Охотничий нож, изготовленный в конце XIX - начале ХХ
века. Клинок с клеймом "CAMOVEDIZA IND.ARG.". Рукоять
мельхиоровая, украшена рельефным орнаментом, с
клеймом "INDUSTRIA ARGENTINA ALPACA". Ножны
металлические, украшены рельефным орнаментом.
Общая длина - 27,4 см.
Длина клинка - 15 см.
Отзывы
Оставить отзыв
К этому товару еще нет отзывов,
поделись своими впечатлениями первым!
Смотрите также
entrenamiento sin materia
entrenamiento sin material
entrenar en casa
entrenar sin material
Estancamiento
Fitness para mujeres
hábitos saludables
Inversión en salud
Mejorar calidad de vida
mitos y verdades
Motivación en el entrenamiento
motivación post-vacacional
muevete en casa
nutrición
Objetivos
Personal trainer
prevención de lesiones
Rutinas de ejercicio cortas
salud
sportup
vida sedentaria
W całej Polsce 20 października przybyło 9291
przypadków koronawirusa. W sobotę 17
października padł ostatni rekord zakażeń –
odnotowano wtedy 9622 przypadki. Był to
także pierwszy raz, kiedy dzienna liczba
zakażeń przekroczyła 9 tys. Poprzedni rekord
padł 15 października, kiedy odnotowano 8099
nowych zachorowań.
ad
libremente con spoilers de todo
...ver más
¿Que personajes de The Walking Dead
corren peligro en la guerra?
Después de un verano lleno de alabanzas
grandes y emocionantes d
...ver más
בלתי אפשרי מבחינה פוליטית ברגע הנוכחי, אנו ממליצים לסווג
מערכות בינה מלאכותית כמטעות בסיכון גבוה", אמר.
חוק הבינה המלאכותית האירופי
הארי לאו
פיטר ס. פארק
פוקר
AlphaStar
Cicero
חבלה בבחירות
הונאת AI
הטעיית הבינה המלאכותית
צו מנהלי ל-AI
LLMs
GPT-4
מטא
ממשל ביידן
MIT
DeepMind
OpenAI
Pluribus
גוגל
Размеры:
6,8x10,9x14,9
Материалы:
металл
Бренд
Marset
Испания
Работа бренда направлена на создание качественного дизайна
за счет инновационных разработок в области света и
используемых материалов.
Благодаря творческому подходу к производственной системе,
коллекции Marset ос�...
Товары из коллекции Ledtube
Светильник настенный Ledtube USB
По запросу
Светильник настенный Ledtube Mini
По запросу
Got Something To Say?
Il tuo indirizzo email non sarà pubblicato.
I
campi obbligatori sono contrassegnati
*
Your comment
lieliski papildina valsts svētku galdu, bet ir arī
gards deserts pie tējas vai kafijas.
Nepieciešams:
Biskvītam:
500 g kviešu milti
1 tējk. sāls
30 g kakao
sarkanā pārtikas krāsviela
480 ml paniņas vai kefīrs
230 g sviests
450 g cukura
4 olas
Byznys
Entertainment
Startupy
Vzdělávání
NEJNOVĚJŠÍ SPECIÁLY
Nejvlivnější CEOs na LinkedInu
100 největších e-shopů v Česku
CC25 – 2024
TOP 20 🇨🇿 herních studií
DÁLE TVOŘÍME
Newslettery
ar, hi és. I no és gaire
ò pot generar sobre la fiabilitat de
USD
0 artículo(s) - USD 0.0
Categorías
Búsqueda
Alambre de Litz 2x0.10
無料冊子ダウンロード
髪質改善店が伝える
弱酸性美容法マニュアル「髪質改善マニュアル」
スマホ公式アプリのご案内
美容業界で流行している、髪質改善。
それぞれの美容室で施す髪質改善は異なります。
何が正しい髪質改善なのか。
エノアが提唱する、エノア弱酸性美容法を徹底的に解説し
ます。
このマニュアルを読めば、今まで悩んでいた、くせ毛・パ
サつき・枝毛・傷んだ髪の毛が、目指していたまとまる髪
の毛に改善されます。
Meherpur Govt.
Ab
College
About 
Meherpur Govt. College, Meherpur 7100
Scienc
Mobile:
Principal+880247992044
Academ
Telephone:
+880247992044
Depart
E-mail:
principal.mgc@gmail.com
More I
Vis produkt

Work instructions — Word for word, set down all of the material.

Solved exercise —
Охотничий нож, изготовленный в конце XIX - начале ХХ
века. Клинок с клеймом "CAMOVEDIZA IND.ARG.". Рукоять
мельхиоровая, украшена рельефным орнаментом, с
клеймом "INDUSTRIA ARGENTINA ALPACA". Ножны
металлические, украшены рельефным орнаментом.
Общая длина - 27,4 см.
Длина клинка - 15 см.
Отзывы
Оставить отзыв
К этому товару еще нет отзывов,
поделись своими впечатлениями первым!
Смотрите также
entrenamiento sin materia
entrenamiento sin material
entrenar en casa
entrenar sin material
Estancamiento
Fitness para mujeres
hábitos saludables
Inversión en salud
Mejorar calidad de vida
mitos y verdades
Motivación en el entrenamiento
motivación post-vacacional
muevete en casa
nutrición
Objetivos
Personal trainer
prevención de lesiones
Rutinas de ejercicio cortas
salud
sportup
vida sedentaria
W całej Polsce 20 października przybyło 9291
przypadków koronawirusa. W sobotę 17
października padł ostatni rekord zakażeń –
odnotowano wtedy 9622 przypadki. Był to
także pierwszy raz, kiedy dzienna liczba
zakażeń przekroczyła 9 tys. Poprzedni rekord
padł 15 października, kiedy odnotowano 8099
nowych zachorowań.
ad
libremente con spoilers de todo
...ver más
¿Que personajes de The Walking Dead
corren peligro en la guerra?
Después de un verano lleno de alabanzas
grandes y emocionantes d
...ver más
בלתי אפשרי מבחינה פוליטית ברגע הנוכחי, אנו ממליצים לסווג
מערכות בינה מלאכותית כמטעות בסיכון גבוה", אמר.
חוק הבינה המלאכותית האירופי
הארי לאו
פיטר ס. פארק
פוקר
AlphaStar
Cicero
חבלה בבחירות
הונאת AI
הטעיית הבינה המלאכותית
צו מנהלי ל-AI
LLMs
GPT-4
מטא
ממשל ביידן
MIT
DeepMind
OpenAI
Pluribus
גוגל
Размеры:
6,8x10,9x14,9
Материалы:
металл
Бренд
Marset
Испания
Работа бренда направлена на создание качественного дизайна
за счет инновационных разработок в области света и
используемых материалов.
Благодаря творческому подходу к производственной системе,
коллекции Marset ос�...
Товары из коллекции Ledtube
Светильник настенный Ledtube USB
По запросу
Светильник настенный Ledtube Mini
По запросу
Got Something To Say?
Il tuo indirizzo email non sarà pubblicato.
I
campi obbligatori sono contrassegnati
*
Your comment
lieliski papildina valsts svētku galdu, bet ir arī
gards deserts pie tējas vai kafijas.
Nepieciešams:
Biskvītam:
500 g kviešu milti
1 tējk. sāls
30 g kakao
sarkanā pārtikas krāsviela
480 ml paniņas vai kefīrs
230 g sviests
450 g cukura
4 olas
Byznys
Entertainment
Startupy
Vzdělávání
NEJNOVĚJŠÍ SPECIÁLY
Nejvlivnější CEOs na LinkedInu
100 největších e-shopů v Česku
CC25 – 2024
TOP 20 🇨🇿 herních studií
DÁLE TVOŘÍME
Newslettery
ar, hi és. I no és gaire
ò pot generar sobre la fiabilitat de
USD
0 artículo(s) - USD 0.0
Categorías
Búsqueda
Alambre de Litz 2x0.10
無料冊子ダウンロード
髪質改善店が伝える
弱酸性美容法マニュアル「髪質改善マニュアル」
スマホ公式アプリのご案内
美容業界で流行している、髪質改善。
それぞれの美容室で施す髪質改善は異なります。
何が正しい髪質改善なのか。
エノアが提唱する、エノア弱酸性美容法を徹底的に解説し
ます。
このマニュアルを読めば、今まで悩んでいた、くせ毛・パ
サつき・枝毛・傷んだ髪の毛が、目指していたまとまる髪
の毛に改善されます。
Meherpur Govt.
Ab
College
About 
Meherpur Govt. College, Meherpur 7100
Scienc
Mobile:
Principal+880247992044
Academ
Telephone:
+880247992044
Depart
E-mail:
principal.mgc@gmail.com
More I
Vis produkt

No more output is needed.